Once this rule is integrated into the client’s life, it is time to start looking at how you can start gaining the same benefits that you once got from active drugs or alcohol, using other behaviors.   

Most people use drugs or alcohol to obtain stress relief, to become more relaxed in social settings, to avoid unwanted or negative emotions, or simply to make themselves feel better. The problem is that, although the substances start out accomplishing these benefits, they also cause consequences that begin to far outweigh the benefits.

3)      The Rule of Deliberate Creation – The brain knows no difference between a real or an imagined event. It simply reacts to the images that are it contains. The idea of “Don’t think about drinking, or don’t think about using drugs”, simply creates an image in your brain of using alcohol, or using drugs. This image causes familiar feelings of being high which lead to urges and cravings towards the alcohol or drug.

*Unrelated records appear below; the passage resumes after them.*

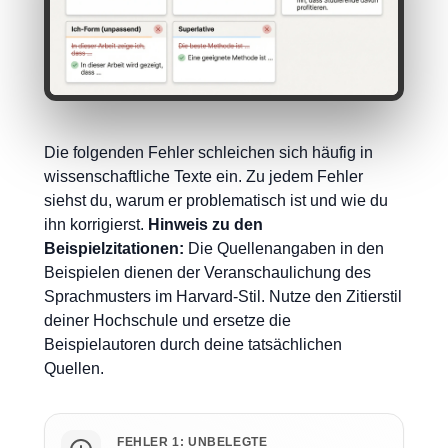
Die folgenden Fehler schleichen sich häufig in
wissenschaftliche Texte ein. Zu jedem Fehler
siehst du, warum er problematisch ist und wie du
ihn korrigierst.
Hinweis zu den
Beispielzitationen:
Die Quellenangaben in den
Beispielen dienen der Veranschaulichung des
Sprachmusters im Harvard-Stil. Nutze den Zitierstil
deiner Hochschule und ersetze die
Beispielautoren durch deine tatsächlichen
Quellen.
FEHLER 1: UNBELEGTE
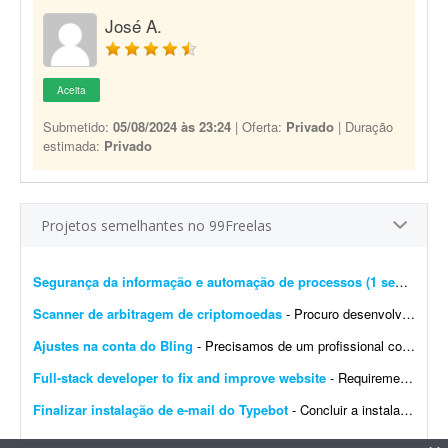
José A.
Aceita
Submetido:
05/08/2024 às 23:24
| Oferta:
Privado
| Duração
estimada:
Privado
Projetos semelhantes no 99Freelas
Segurança da informação e automação de processos (1 semana)
- 
Scanner de arbitragem de criptomoedas
- Procuro desenvolvedor full stack para criar uma plataforma profissional e scanner de arbitragem de criptomoedas, semelhante às principais soluções internacionais do mercado, po...
Ajustes na conta do Bling
- Precisamos de um profissional com experiência em e-commerce e em configurações no Bling. Atualmente temos a conta de um cliente integrada com loja própria, Mercado Livre,...
Full-stack developer to fix and improve website
- Requirements: - Basic to intermediate full-stack development skills - Experience with front-end and back-end web development - Ability to troubleshoot bugs and make small improvements - Good commu...
Finalizar instalação de e-mail do Typebot
- Concluir a instalação de e-mail do Typebot. Configurar SMTP, validar o envio de mensagens e integrar a funcionalidade com a instância atual. Entregar documentação ...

            With hypnosis, the client is lead into a very relaxed state of focused awareness

In which the conscious portion of the brain is bypassed and the subconscious portion of the mind is allowed to take charge. One of the duties of the subconscious portion of the brain is to protect and heal the body. It is this portion of the brain which is in charge of our autonomic functions such as blood flow, respiration, maintaining healing and health, such as healing wounds and correcting illnesses.

            Think of the brain like a powerful computer, and like any computer it works best when the programming is kept clean and free of virus’s. When the subconscious portion of your mind is filled with images of lack, low self worth, and low self esteem, these images act like a virus in your computer. They are written in the same language of the rest of the program, but because they create negative feelings, and negative focus in your life, the result is that you begin experiencing more and more negative events in your life. As I said before; we are surrounded by hundreds of events and circumstances in our lives, but due to the focus of our thoughts, we will experience those events and circumstances that correspond with our feelings created by the images in our brains. The outside events may not exactly match the details of the images, but the event will be sufficient to cause the same type of feelings. How many times have you heard yourself say, “Why do these types of things always happen to me?”

            Simple and effective clinical hypnotic techniques can clean up the old programming, old images, and replace them with powerful new programs and images that promote health, happiness, prosperity, feelings of well being, and the motivation to create and live the type of life that you have always dreamed of.  

Most people starting use drugs or alcohol to fit in, to feel better about themselves, to cover over those subconscious images and programs that have held them back. By using the power of hypnosis people are finding that they can achieve those benefits from the inside, and when you can do that, you no longer have to rely on a substance outside of yourself. The motivation to continue the use of drugs begins to simply fade from your life, and you easily and effortlessly Move Beyond Chemical Dependency.